There's Gold in Them Thar Metadata!!

  • Many electronic documents posted online contain metadata in some form.
  • The organization's username structure and deployed technologies can allow an attacker to guess passwords and successfully breach the perimeter.
  • This post explains how it works and offers advice on how to prevent it.


To put it simply, metadata is information created during document creation that describes the data. When first targeting an organization, an attacker will scour document metadata, as it may expose internal usernames, software versions, GPS data as well as the document creation date. While its purpose is benign in nature, for an attacker it can open the door to more successful attacks against the target organization.


Many electronic documents contain metadata in some form. For a penetration tester, it is often the organization's username structure and deployed technologies that are the most interesting.


For the purpose of this discussion, we will be focusing on username enumeration as it is paramount to conducting a successful password attack. When planning for a password attack, the most valuable piece of information is determining the target organization's username format. While there are common username formats (,, etc.), that may not always be the case. It is becoming more common for organizations to set user IDs to values that do not match employee email addresses. Doing so makes discovering internal username conventions more challenging. Often after performing the typical leaks harvest and statistically likely username activities, only a few valid users are found. This can be particularly concerning when the target organizations can have hundreds if not thousands of users. Thus, the journey to harvest the gold in a target organization's metadata begins.


During the discovery phase, login portals such as Outlook Web Application (OWA) are sometimes uncovered. Login portals are a prime target for a password guessing attack since access to these types of systems allow an attacker to access email and any sensitive information contained therein. In order to make sure this attack has the highest chance of success, the username format for the target organization must be determined.


Figure 1: OWA Login Page


The internal username convention of the target organization can often be found by browsing recent breach data containing possible email addresses. To validate usernames against an OWA portal, a Client Access Server (CAS) Timing Attack can be performed using tools such as the Metasploit Framework or Burp Suite. This vulnerability takes advantage of the way OWA responds to valid and invalid email addresses. The authentication response times contain noticeable deltas, allowing for the positive identification of valid and invalid user accounts. This sometimes results in only a few valid accounts, which can indicate that there may be another username convention in use.

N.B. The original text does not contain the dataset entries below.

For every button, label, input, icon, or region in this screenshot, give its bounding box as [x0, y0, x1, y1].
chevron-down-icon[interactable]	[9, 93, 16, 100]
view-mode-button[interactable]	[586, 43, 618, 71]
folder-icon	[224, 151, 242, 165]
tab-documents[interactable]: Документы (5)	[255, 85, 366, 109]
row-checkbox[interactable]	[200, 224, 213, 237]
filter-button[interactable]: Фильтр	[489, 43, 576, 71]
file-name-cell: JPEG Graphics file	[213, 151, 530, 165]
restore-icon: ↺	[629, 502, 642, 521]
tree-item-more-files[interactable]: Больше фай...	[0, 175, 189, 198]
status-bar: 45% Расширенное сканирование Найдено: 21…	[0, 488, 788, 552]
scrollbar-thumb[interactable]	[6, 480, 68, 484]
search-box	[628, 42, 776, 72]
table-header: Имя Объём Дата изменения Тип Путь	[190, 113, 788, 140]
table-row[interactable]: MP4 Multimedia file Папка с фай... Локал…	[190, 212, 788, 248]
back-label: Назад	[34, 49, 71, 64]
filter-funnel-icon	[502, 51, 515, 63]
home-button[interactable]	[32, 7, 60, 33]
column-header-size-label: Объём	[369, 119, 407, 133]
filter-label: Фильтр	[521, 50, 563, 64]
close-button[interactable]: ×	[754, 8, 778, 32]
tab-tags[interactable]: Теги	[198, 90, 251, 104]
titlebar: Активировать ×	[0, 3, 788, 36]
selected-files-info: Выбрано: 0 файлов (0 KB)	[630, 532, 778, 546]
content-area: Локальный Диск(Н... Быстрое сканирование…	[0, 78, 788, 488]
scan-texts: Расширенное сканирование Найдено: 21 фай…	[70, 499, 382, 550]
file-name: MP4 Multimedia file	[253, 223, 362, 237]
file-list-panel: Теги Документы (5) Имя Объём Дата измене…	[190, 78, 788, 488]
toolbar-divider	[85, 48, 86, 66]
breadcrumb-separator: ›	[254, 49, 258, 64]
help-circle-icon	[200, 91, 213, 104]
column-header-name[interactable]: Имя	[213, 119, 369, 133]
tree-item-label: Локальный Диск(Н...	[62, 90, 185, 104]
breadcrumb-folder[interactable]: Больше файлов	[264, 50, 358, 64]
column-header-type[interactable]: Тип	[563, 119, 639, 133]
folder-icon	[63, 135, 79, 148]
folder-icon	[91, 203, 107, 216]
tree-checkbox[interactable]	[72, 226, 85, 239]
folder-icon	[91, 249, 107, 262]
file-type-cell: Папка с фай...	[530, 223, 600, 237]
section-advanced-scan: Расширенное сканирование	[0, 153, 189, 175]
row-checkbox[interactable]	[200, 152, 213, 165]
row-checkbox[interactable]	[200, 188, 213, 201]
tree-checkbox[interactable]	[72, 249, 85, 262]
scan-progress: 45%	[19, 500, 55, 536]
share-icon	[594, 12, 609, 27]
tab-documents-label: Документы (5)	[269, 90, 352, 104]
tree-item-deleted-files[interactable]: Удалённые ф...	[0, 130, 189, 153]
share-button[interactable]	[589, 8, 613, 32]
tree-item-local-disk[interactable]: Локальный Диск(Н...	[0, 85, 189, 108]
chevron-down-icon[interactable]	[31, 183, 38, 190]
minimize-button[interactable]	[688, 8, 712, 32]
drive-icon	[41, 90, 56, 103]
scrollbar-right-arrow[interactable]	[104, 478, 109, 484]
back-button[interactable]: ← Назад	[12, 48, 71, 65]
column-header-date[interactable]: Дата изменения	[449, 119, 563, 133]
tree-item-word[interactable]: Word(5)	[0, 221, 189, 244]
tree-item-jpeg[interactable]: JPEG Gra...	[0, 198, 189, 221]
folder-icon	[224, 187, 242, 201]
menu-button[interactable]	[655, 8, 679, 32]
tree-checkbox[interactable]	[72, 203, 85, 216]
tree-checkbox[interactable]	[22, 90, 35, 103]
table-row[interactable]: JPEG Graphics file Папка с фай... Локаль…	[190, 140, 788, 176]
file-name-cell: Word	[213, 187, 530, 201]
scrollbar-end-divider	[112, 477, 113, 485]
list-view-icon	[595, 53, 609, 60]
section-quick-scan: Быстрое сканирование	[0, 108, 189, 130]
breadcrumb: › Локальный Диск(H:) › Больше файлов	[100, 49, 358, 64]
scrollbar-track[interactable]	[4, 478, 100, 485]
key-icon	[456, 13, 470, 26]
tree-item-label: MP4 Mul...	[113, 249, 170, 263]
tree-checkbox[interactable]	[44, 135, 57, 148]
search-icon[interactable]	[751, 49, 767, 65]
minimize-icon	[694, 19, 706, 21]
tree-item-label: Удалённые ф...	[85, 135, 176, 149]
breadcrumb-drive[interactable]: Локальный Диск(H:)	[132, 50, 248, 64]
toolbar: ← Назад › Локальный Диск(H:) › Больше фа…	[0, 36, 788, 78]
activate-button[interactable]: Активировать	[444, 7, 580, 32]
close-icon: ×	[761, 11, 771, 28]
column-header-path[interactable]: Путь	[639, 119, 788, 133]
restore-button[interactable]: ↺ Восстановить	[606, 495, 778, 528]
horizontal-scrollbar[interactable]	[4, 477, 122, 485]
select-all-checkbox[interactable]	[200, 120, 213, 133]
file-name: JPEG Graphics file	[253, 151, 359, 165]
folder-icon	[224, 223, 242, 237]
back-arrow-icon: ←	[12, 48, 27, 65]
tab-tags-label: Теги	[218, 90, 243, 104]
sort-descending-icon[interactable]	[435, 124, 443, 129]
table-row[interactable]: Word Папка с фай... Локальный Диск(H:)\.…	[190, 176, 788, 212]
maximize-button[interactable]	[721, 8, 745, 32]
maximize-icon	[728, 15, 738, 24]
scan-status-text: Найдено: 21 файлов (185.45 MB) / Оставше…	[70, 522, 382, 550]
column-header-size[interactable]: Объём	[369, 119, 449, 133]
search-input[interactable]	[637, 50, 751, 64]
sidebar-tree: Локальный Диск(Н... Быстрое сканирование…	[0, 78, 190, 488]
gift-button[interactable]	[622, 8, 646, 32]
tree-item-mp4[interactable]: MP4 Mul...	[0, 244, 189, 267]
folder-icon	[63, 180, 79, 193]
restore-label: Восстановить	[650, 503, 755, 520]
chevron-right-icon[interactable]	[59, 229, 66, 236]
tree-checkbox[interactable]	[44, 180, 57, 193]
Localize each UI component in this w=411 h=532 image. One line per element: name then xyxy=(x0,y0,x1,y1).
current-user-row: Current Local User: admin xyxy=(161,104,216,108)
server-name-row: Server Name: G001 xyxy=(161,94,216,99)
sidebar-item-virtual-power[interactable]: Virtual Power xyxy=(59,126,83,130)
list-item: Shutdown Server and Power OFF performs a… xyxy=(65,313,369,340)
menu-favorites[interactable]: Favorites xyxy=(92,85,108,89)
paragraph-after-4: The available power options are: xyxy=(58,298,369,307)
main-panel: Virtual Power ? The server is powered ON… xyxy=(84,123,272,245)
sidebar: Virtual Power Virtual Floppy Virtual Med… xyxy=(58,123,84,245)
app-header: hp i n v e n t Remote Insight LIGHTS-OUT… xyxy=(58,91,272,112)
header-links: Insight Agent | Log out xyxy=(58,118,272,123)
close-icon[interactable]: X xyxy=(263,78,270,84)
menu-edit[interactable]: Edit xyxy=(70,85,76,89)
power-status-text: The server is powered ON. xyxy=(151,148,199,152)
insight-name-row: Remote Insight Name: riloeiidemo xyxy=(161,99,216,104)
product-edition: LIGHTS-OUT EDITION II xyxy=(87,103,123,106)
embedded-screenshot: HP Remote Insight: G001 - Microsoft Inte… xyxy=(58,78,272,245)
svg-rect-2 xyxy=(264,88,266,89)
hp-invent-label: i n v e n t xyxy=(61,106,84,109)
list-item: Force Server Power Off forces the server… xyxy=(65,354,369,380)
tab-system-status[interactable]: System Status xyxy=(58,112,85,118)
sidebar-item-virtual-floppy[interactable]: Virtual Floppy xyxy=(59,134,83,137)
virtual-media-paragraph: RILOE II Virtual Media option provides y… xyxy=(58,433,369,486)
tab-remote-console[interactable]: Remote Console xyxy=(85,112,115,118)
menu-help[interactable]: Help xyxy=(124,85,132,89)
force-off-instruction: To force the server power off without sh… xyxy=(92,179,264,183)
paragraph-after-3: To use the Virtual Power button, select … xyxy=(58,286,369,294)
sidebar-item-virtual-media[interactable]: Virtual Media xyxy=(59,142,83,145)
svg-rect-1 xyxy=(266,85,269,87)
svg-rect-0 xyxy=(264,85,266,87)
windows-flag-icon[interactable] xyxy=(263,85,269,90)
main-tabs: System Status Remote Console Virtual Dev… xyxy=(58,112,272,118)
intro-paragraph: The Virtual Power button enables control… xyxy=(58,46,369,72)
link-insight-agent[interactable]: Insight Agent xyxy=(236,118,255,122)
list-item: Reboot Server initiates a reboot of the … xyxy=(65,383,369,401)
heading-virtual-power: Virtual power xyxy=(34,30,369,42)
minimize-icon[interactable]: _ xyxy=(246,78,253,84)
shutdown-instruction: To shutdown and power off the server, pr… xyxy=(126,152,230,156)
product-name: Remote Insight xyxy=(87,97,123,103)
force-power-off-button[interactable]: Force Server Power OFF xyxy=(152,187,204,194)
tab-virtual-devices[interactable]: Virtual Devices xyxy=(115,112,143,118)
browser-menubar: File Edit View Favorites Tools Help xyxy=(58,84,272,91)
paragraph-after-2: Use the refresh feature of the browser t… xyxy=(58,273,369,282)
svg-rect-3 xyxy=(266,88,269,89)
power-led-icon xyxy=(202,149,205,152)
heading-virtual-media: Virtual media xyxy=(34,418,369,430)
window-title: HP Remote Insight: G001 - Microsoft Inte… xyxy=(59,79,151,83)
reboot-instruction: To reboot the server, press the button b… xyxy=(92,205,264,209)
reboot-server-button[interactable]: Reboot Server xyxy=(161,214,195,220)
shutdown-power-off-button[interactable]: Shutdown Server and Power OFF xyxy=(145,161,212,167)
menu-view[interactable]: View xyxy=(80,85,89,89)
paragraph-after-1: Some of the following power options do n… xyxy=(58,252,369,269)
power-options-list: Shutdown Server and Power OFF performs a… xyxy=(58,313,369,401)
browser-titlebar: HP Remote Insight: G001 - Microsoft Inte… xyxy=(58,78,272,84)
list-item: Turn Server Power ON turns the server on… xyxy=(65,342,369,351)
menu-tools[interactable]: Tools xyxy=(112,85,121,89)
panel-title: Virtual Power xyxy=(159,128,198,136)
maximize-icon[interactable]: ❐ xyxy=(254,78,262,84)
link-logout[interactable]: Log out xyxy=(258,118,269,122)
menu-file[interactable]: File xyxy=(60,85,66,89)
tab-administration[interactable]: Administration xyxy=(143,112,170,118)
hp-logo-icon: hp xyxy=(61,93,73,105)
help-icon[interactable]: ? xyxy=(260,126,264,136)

Enter FOCA and Pymeta, document metadata gathering tools, to analyze files on the target domain. As shown below, using FOCA, document metadata can uncover the unusual format the target organization has deployed. These new usernames can be validated utilizing Metasploit to verify if they're valid.


Figure 2: FOCA Results for Word Document


Figure 3: Username Validation of Usernames Recovered Via FOCA


Next, recent breach information and sites such as LinkedIn can be used to gather names of employees and potential email addresses. Leveraging the collected data, a unique username list can be generated using the discovered format. Again, the CAS timing attack can be used to validate accounts prior to performing a password guessing campaign.


Figure 4: CAS Authentication Timing Attack – Final User List Enumeration


Finally, passwords such as Password1!, Summer2020!, Fall2020! and CompanyName2020 can be used for the initial automated authentication attack. It's important to limit the number of attempts made to avoid locking out accounts. To rapidly test the usernames against weak passwords, the owa_login module in the Metasploit Framework can be used to automate the attack process. In the test case, a valid login is shown below.


Figure 5: Successful Password-guessing Attempt


While existing and archived documents on the internet may be challenging to control, organizations should strive to implement Data Loss Prevention Tools (DLP) to scrub metadata from any document before it is posted online. Taking these steps will further hamper attackers and assist in protecting the organization from the next password attack.


So the next time you're on the warpath and the perimeter has you down, remember there's gold in them thar metadata.

Jeffery L. Wright
Manager, Demand and Delivery | Optiv
Jeffery Wright is a Demand and Delivery Manager in Optiv’s Threat Management practice. He has over twenty-five years of experience with a background in enterprise network administration, engineering, and security. Prior to his role in Demand and Delivery, he was a senior security consultant on Optiv's Attack and Pen team. His experience on both the offensive and defensive sides of security gives him a unique perspective when approaching customers' security questions.